A MP 746/2016 indica claramente a carga horária máxima destinada à BNCC. Contudo, ela não aponta orientações que recomendem planejamentos nem a carga horária mínima ideal para o efetivo cumprimento da BNCC. Outro ponto importante é que, na versão atual da BNCC, as definições curriculares que devem compor o programa mínimo e obrigatório do Ensino Médio estruturam-se a partir do conceito de unidade curricular, em substituição à tradicional seriação em três anos. Falta, entretanto, esclarecer suficientemente o que são as tais unidades curriculares, como elas devem ser organizadas e articuladas.

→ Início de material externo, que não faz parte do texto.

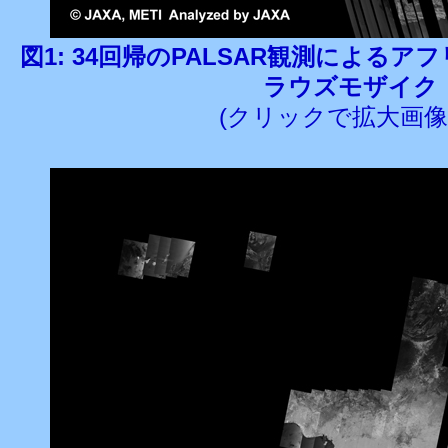
図1: 34回帰のPALSAR観測によるアフリ
ラウズモザイク
(クリックで拡大画像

A MP 746/2016 também estabelece que o Ensino Médio poderá se organizar em módulos e adotar o sistema de créditos, o que é inovador e promissor para esse segmento da formação escolar. No entanto, a implementação de um formato com essas características necessita de atenção e orientações claras, determinando, por exemplo, a adequação de materiais didáticos. A medida Provisória também admite a convalidação de conteúdos cursados durante o Ensino Médio para serem aproveitados no Ensino Superior, apontando para a possibilidade de estreitar o diálogo e a articulação entre as formações desses níveis do ensino, o que representa sem dúvida um avanço.

A reintrodução de um Ensino Técnico, de pleno direito, no âmbito do Ensino Médio deve também ser saudada positivamente. No entanto, ela exige orientações e ações práticas que garantam que o Ensino Técnico não acabe sendo a única opção, sobretudo em regiões carentes. A esse respeito, e apenas no âmbito da formação técnica e profissional, parece-nos natural e desejável que a proposta preveja a atuação de profissionais com notório saber.

Confirmando o entendimento da urgência de uma ampla reforma do Ensino Médio, e por todas as razões expostas anteriormente, a Sociedade Brasileira de Matemática considera fundamental prosseguir com a discussão e a implementação da reforma e coloca-se à disposição para colaborar.

APROVADO pelo Conselho Diretor da SBM em 7 de outubro de 2016.